Start of Provided material
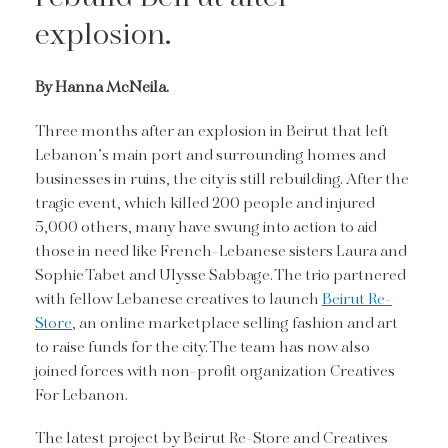
explosion.
By Hanna McNeila.
Three months after an explosion in Beirut that left
Lebanon’s main port and surrounding homes and
businesses in ruins, the city is still rebuilding. After the
tragic event, which killed 200 people and injured
5,000 others, many have swung into action to aid
those in need like French-Lebanese sisters Laura and
Sophie Tabet and Ulysse Sabbage. The trio partnered
with fellow Lebanese creatives to launch
Beirut Re-
Store
, an online marketplace selling fashion and art
to raise funds for the city. The team has now also
joined forces with non-profit organization Creatives
For Lebanon.
The latest project by Beirut Re-Store and Creatives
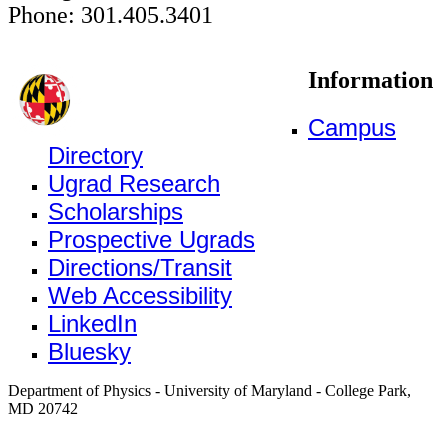
Phone: 301.405.3401
Information
Campus
Directory
Ugrad Research
Scholarships
Prospective Ugrads
Directions/Transit
Web Accessibility
LinkedIn
Bluesky
Department of Physics - University of Maryland - College Park,
MD 20742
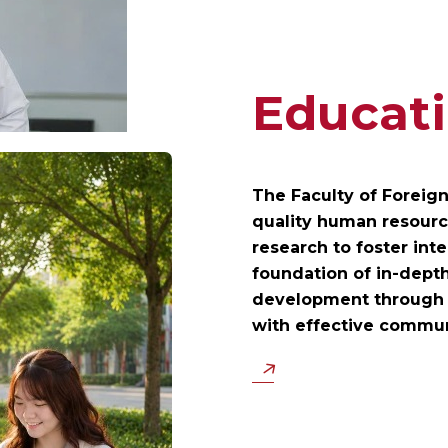
Educati
The Faculty of Foreig
quality human resource
research to foster inte
foundation of in-depth
development through d
with effective commu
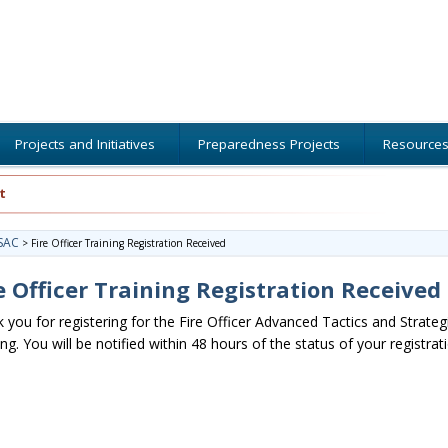
Projects and Initiatives
Preparedness Projects
Resource
t
SAC
>
Fire Officer Training Registration Received
e Officer Training Registration Received
 you for registering for the Fire Officer Advanced Tactics and Strateg
ing. You will be notified within 48 hours of the status of your registrat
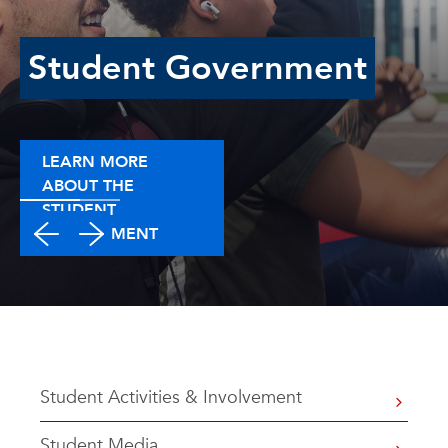
Student Government
LEARN MORE
ABOUT THE
STUDENT
GOVERNMENT
Student Activities & Involvement
Student Media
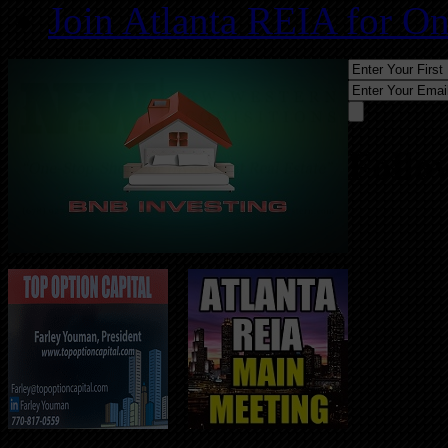
Join Atlanta REIA for O
Follo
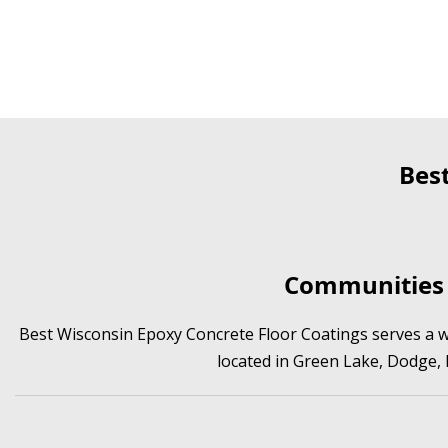
Bes
Communities 
Best Wisconsin Epoxy Concrete Floor Coatings serves a wi
located in Green Lake, Dodge,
End of Provided material
> _What the task asks_
Without including any images, output the data exactly as given.

> _Task response_
explosion.
By Hanna McNeila.
Three months after an explosion in Beirut that left
Lebanon’s main port and surrounding homes and
businesses in ruins, the city is still rebuilding. After the
tragic event, which killed 200 people and injured
5,000 others, many have swung into action to aid
those in need like French-Lebanese sisters Laura and
Sophie Tabet and Ulysse Sabbage. The trio partnered
with fellow Lebanese creatives to launch
Beirut Re-
Store
, an online marketplace selling fashion and art
to raise funds for the city. The team has now also
joined forces with non-profit organization Creatives
For Lebanon.
The latest project by Beirut Re-Store and Creatives
Phone: 301.405.3401
Information
Campus
Directory
Ugrad Research
Scholarships
Prospective Ugrads
Directions/Transit
Web Accessibility
LinkedIn
Bluesky
Department of Physics - University of Maryland - College Park,
MD 20742
Educati
The Faculty of Foreig
quality human resource
research to foster inte
foundation of in-depth
development through d
with effective commu
Projects and Initiatives
Preparedness Projects
Resource
t
SAC
>
Fire Officer Training Registration Received
e Officer Training Registration Received
 you for registering for the Fire Officer Advanced Tactics and Strateg
ing. You will be notified within 48 hours of the status of your registrat
Student Government
LEARN MORE
ABOUT THE
STUDENT
GOVERNMENT
Student Activities & Involvement
Student Media
Join Atlanta REIA for O
Follo
Bes
Communities 
Best Wisconsin Epoxy Concrete Floor Coatings serves a wi
located in Green Lake, Dodge,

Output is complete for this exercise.